The timing of when a notice is received can be very important. To avoid confusion, a valid notice is considered received as follows: (i) if delivered personally, it is considered received immediately; (ii) if delivered by email, it is considered received upon acknowledgement of receipt; (iii) if delivered by registered or certified mail (postage prepaid, return receipt requested), it is considered received upon receipt as indicated by the date on the signed receipt. If a party refuses to accept notice or if notice cannot be delivered because of a change in address for which no notice was given, then it is considered received when the notice is rejected or unable to be delivered. If the notice is received after 5:00pm on a business day at the location specified in the address for that party, or on a day that is not a business day, then the notice is considered received at 9:00am on the next business day.

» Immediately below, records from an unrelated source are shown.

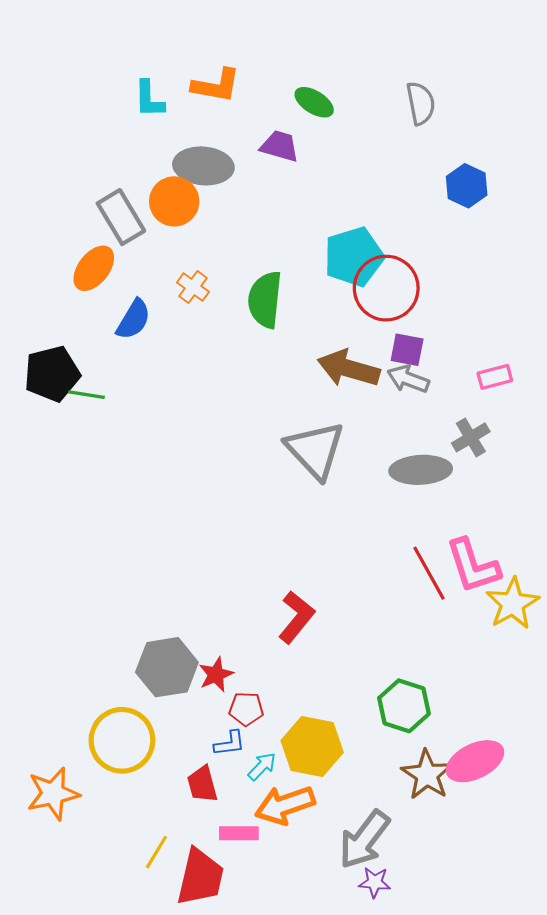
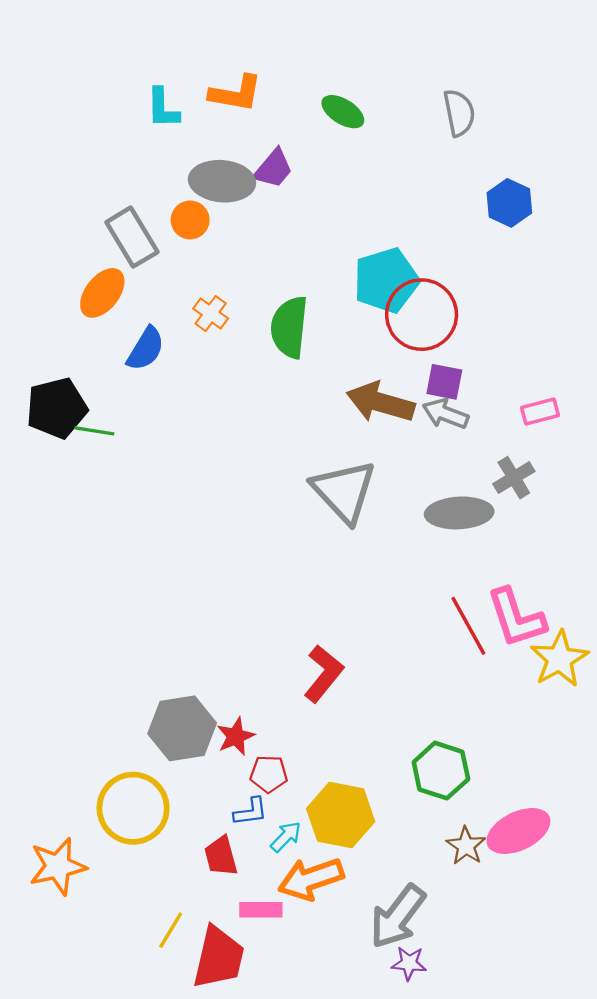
purple trapezoid: (280, 146) -> (273, 169), moved, turned 114
orange circle: (174, 201) -> (190, 220), size x0.7
brown star: (427, 775) -> (466, 846), size x0.7

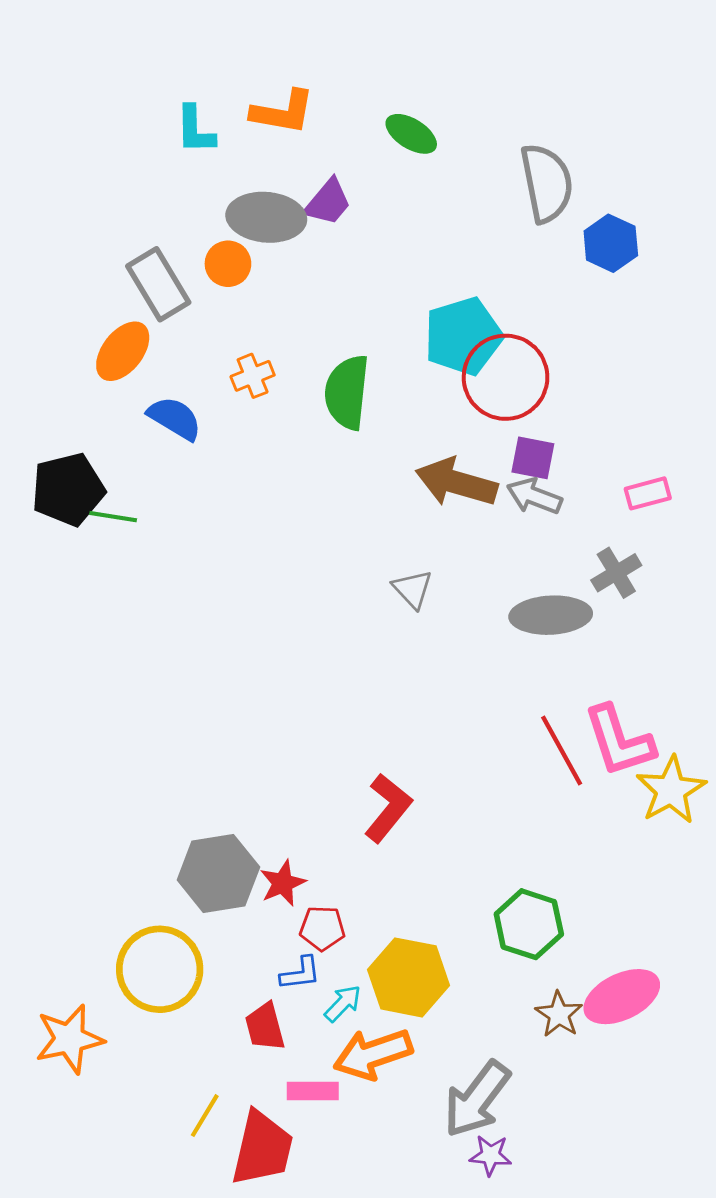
gray semicircle: (459, 113) -> (547, 183), moved, size x1.4
orange cross: (211, 313) -> (253, 376), turned 32
blue semicircle: (146, 349) -> (175, 418), turned -90
gray triangle: (344, 491) -> (413, 589), size x0.5

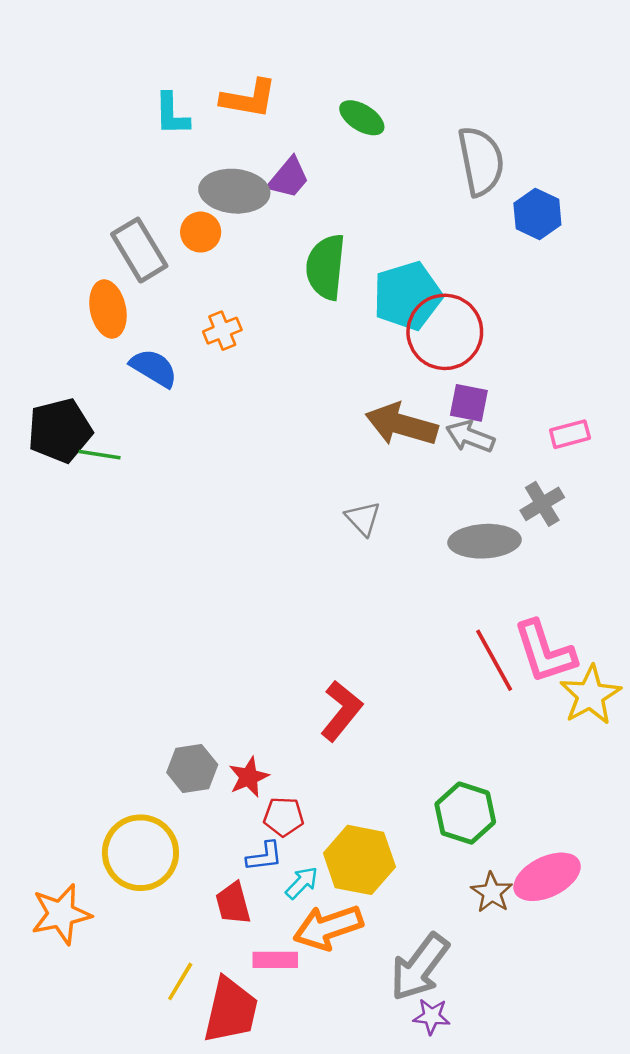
orange ellipse: (123, 351) -> (108, 309), turned -50
green semicircle: (347, 392) -> (326, 267), moved
gray hexagon: (218, 874) -> (192, 769), size x0.7

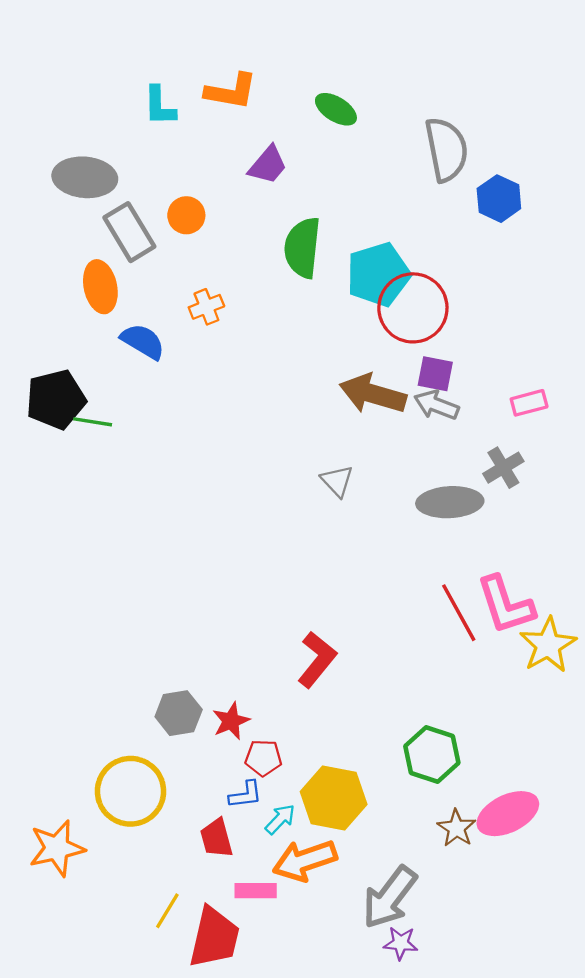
gray ellipse: (234, 191) -> (85, 177), moved

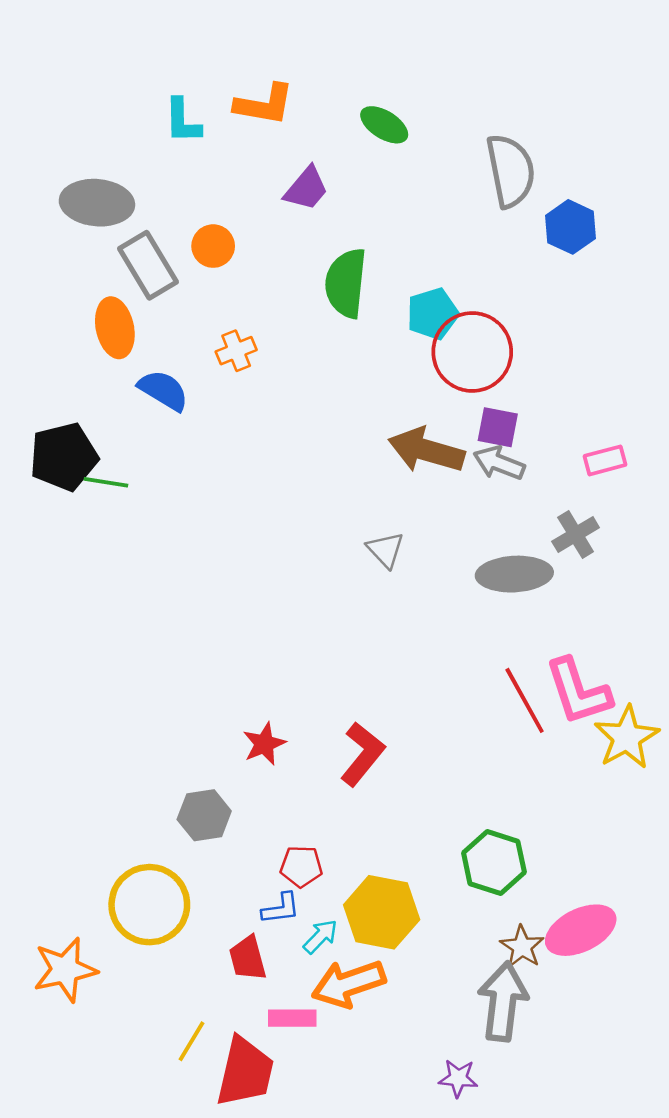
cyan pentagon: (378, 274) -> (433, 314), size x0.7
red star: (231, 721) -> (264, 744), moved
gray arrow: (390, 897) -> (503, 1002), moved, turned 150

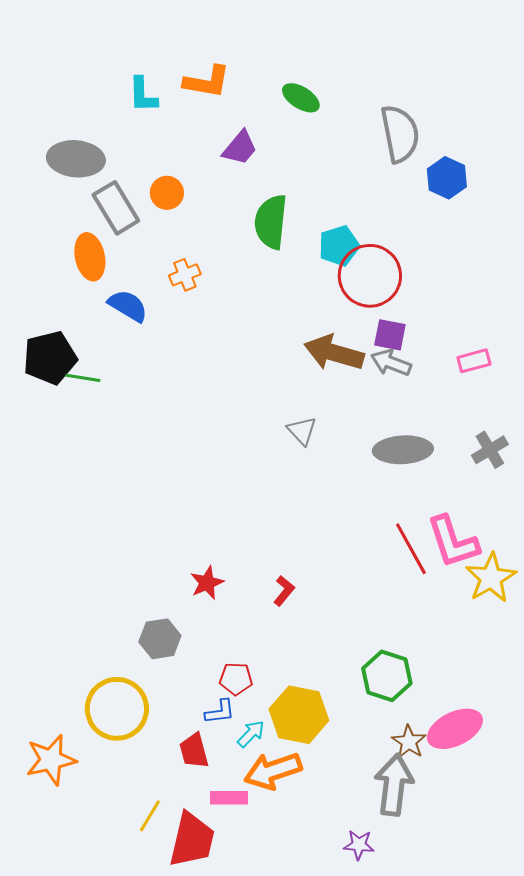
gray cross: (576, 534) -> (490, 450), moved
red L-shape: (362, 754) -> (284, 591), size x0.6

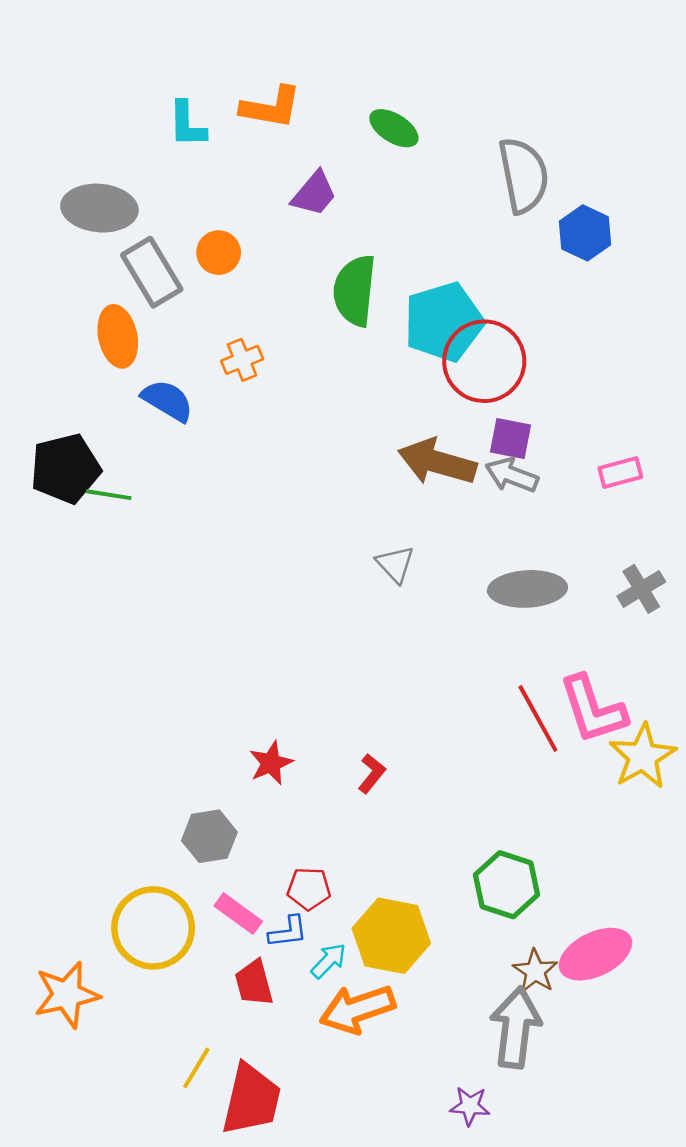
cyan pentagon: (339, 246) -> (444, 322), size x1.5
pink rectangle: (229, 798) -> (238, 914), moved, turned 36

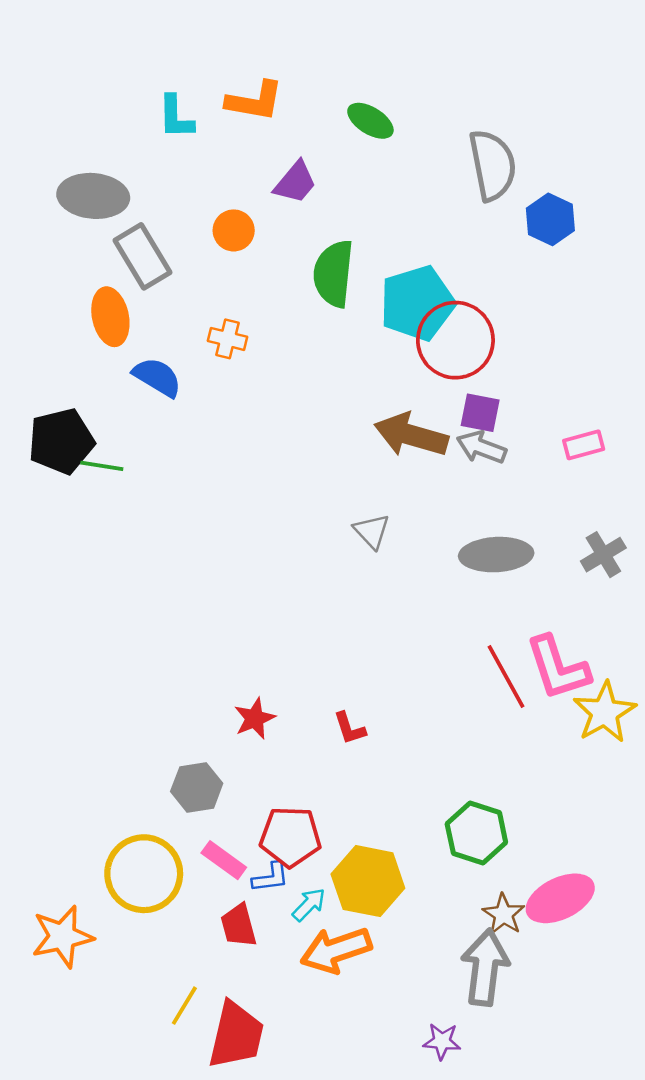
orange circle: (219, 253) -> (234, 230), moved
orange cross: (242, 360) -> (228, 339), turned 36
red L-shape: (372, 773) -> (349, 728), turned 123
red pentagon: (309, 889) -> (290, 837), size x1.5

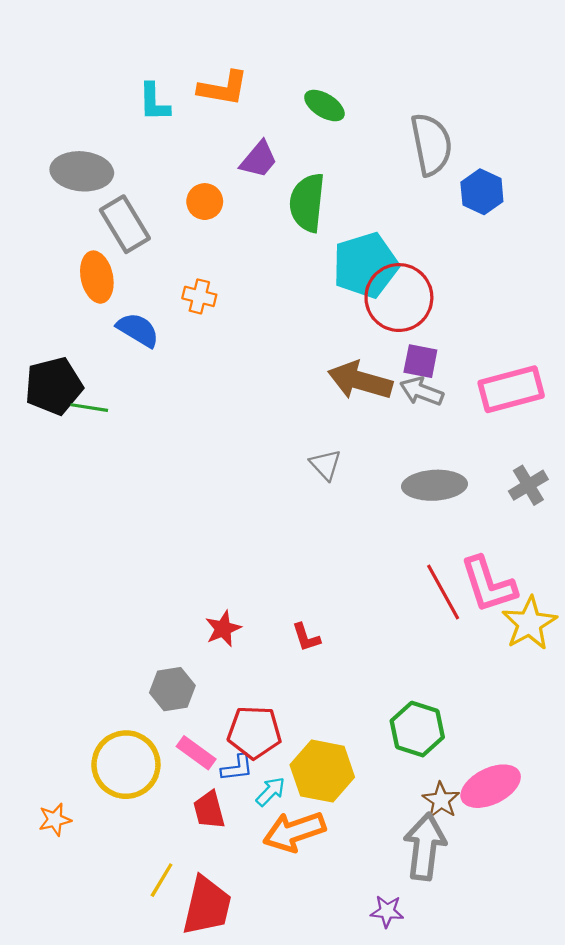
green semicircle: (333, 274) -> (307, 203), moved
pink rectangle: (584, 445) -> (511, 389), size x1.8
orange star: (62, 937) -> (55, 820), size x0.6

This section deals with what happens if a portion of the Contract is found to be unenforceable. If that’s the case, the unenforceable portion will be changed to the minimum extent necessary to make it enforceable, unless that change is not permitted by law, in which case the portion will be disregarded. If any portion of the Contract is changed or disregarded because it is unenforceable, the rest of the Contract is still enforceable.
The Client and Compass must sign this document using Bonsai’s e-signing system. These electronic signatures count as originals for all purposes.
7.7 Governing Law.
The laws of the commonwealth of Pennsylvania govern the rights and obligations of the Client and Compass under this Contract, without regard to conflict of law principles of that state.
7.8 Entire Contract.
This Contract represents the parties’ final and complete understanding of this job and the subject matter discussed in this Contract. This Contract supersedes all other contracts (both written and oral) between the parties.
7.9 Force Majeure.
Neither party shall be liable or deemed to be in default for any delays due to causes beyond the reasonable control of the party such as war, civil disorders, shortages of raw material or energy or other conservation matters, acts of God, labor shortages or labor strikes or stoppages, or governmental action, (including regulatory restrictions or actions or regulatory agencies) provided that the affected party promptly notifies the other of the causes and its effects on the services to be performed hereunder.